Chinese currency gains value while the US dollar tumbles
Published: Aug 04, 2020 03:05 PM

Photo taken on March 3, 2020 shows US dollar banknotes in Washington D.C., the United States.(Xinhua/Liu Jie)

As the US Dollar Index (DXY) lost ground with a decade-low single month decline, analysts warned that the weak dollar cycle has started amid increasing uncertainties of the COVID-19 pandemic and the US presidential election.

An economist said that despite the US pressure, China will continue to push forward internationalization of its currency, the yuan, and the US crackdown may speed up the development of a new global payment system centered on the Chinese currency. 

July saw the dollar's weakest monthly performance in a decade as the DXY, which measures the greenback against its main rivals, reported a drop of more than 4 percent, the biggest monthly drop since September 2010. 

Analysts tied the weakness to a sharply contracting US economy hit hard by the pandemic.

"In March, the DXY saw an increase of 8 percent as COVID-19 wreaked havoc China and the virus situation was not serious in the US. However, in the following months, the US lost control of the virus, putting an end to hopes that the world's largest economy might recover in the third quarter," Lian Ping, chief economist at Zhixin Investment, told the Global Times.

Growing concerns over the state of the US economy - together with inter-party fighting, racial conflicts and some restrictive policies the US implemented for countries including China - led to a weakened DXY, and the trend may continue, Lian said.

He said that virus control, the US presidential election and competition with China will mean the currency will experience more ups and downs. 

"As the US threatens to impose financial sanctions on China, it is possible that will force China to expand the use of its own global payment system with the yuan," Lian noted, adding that would push forward the Chinese currency's internationalization. 

On Tuesday, the central parity rate of the renminbi strengthened 177 points to 6.9803 against the dollar, according to the China Foreign Exchange Trade System (CFETS).

To better facilitate trade with countries along the Belt and Road Initiative and reduce currency conversion costs, China in August lifted transaction fees for bidding and inquiries from 12 direct trading currencies for three years, including the Singapore dollar, the Russian ruble, the Malaysian ringgit and the New Zealand dollar, according to a statement from CFETS on Monday. 

"Such efforts will help save settlement costs, as well as promote the internationalization of the renminbi and the development of China's foreign trade and economic cooperation," Liu Xuezhi, a macroeconomics expert at the Bank of Communications, told the Global Times. 

In June, the renminbi proportion of foreign-related bill collections in banks on behalf of customers rose to 35 percent, up 13 percentage points from 2018, and the use of the renminbi in overseas payments grew to 39 percent, up 16 percentage points, according to the State Administration of Foreign Exchange.
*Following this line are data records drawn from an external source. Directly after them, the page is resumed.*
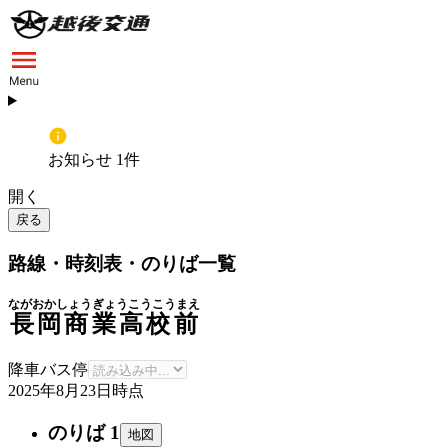
お知らせ 1件
開く
戻る
路線・時刻表・のりば一覧
ながおかしょうぎょうこうこうまえ
長岡商業高校前
降車バス停
2025年8月23日
時点
のりば 1
地図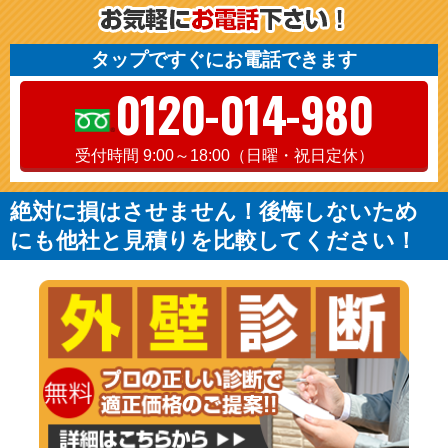
タップですぐにお電話できます
0120-014-980
受付時間 9:00～18:00（日曜・祝日定休）
絶対に損はさせません！後悔しないため
にも他社と見積りを比較してください！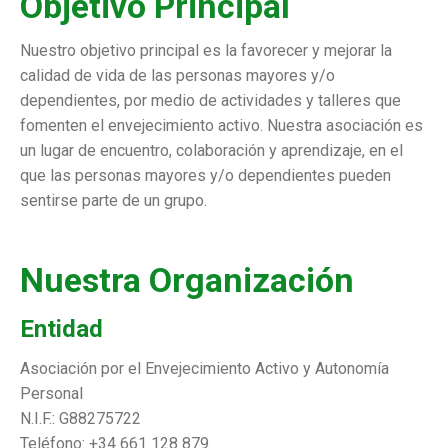
Objetivo Principal
Nuestro objetivo principal es la favorecer y mejorar la
calidad de vida de las personas mayores y/o
dependientes, por medio de actividades y talleres que
fomenten el envejecimiento activo. Nuestra asociación es
un lugar de encuentro, colaboración y aprendizaje, en el
que las personas mayores y/o dependientes pueden
sentirse parte de un grupo.
Nuestra Organización
Entidad
Asociación por el Envejecimiento Activo y Autonomía
Personal
N.I.F.: G88275722
Teléfono: +34 661 128 879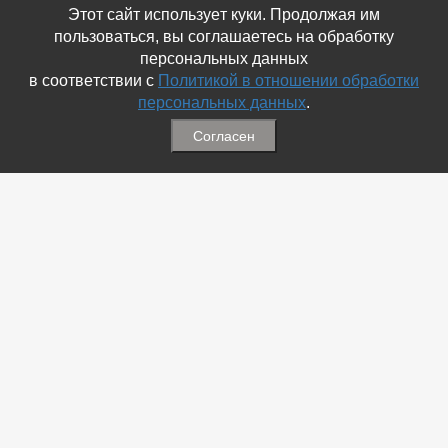
Этот сайт использует куки. Продолжая им
пользоваться, вы соглашаетесь на обработку
персональных данных
в соответствии с
Политикой в отношении обработки
персональных данных
.
Согласен
Связаться с Нами
☎ (86354) 5-35-50
✉ gazetadvd@yandex.ru
WhatsApp +7 918 581 55 10
Информация
-
Обратная связь
-
Политика обработки персональных данных
-
Мы в Соц.Сетях
-
Архив номеров
Меню
-
Избранное
-
Статьи
-
Магазины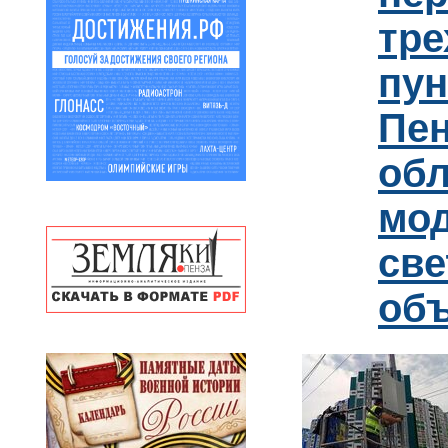
тре
пун
Пен
обл
мо
св
об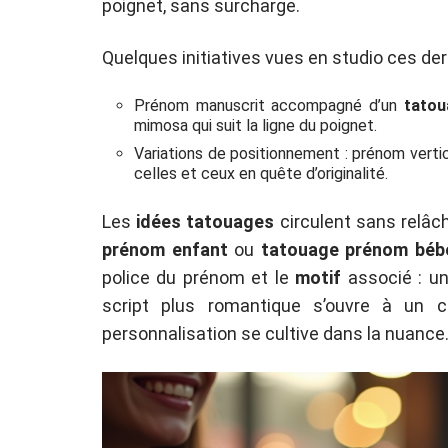
poignet, sans surcharge.
Quelques initiatives vues en studio ces der
Prénom manuscrit accompagné d’un
tato
mimosa qui suit la ligne du poignet.
Variations de positionnement : prénom vertica
celles et ceux en quête d’originalité.
Les
idées tatouages
circulent sans relâch
prénom enfant
ou
tatouage prénom béb
police du prénom et le
motif
associé : un
script plus romantique s’ouvre à un 
personnalisation se cultive dans la nuance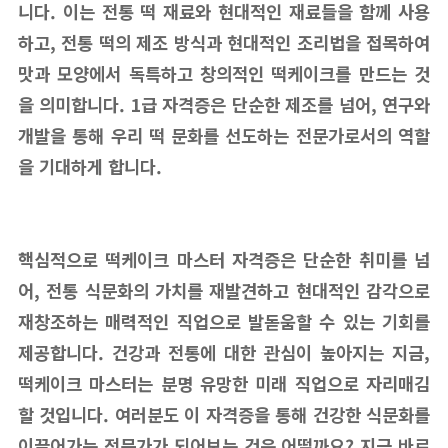
니다. 이는 전통 떡 재료와 현대적인 재료들을 함께 사용
하고, 전통 떡의 제조 방식과 현대적인 조리법을 접목하여
맛과 모양에서 독특하고 창의적인 떡케이크를 만드는 것
을 의미합니다. 1급 자격증은 단순한 제조를 넘어, 연구와
개발을 통해 우리 떡 문화를 선도하는 전문가로서의 역할
을 기대하게 합니다.
핵심적으로 떡케이크 마스터 자격증은 단순한 취미를 넘
어, 전통 식문화의 가치를 재발견하고 현대적인 감각으로
재창조하는 매력적인 직업으로 발돋움할 수 있는 기회를
제공합니다. 건강과 전통에 대한 관심이 높아지는 지금,
떡케이크 마스터는 분명 유망한 미래 직업으로 자리매김
할 것입니다. 여러분도 이 자격증을 통해 건강한 식문화를
이끌어가는 전문가가 되어보는 것은 어떨까요? 지금 바로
In contrast, the use of the US dollar in both cases fell more than 10 percentage points in the last two years. 

While the dollar has weakened, the renminbi has not been performing as strongly as the euro, the pound and the yen. Lian attributed that to the US' irrational crackdown on China.

Investors may have concerns about the yuan due to US pressure, and that's why so many people have been buying gold.

"But we could do the opposite of what the US has done and will should continue to help more investors to hold more yuan assets," Lian suggested.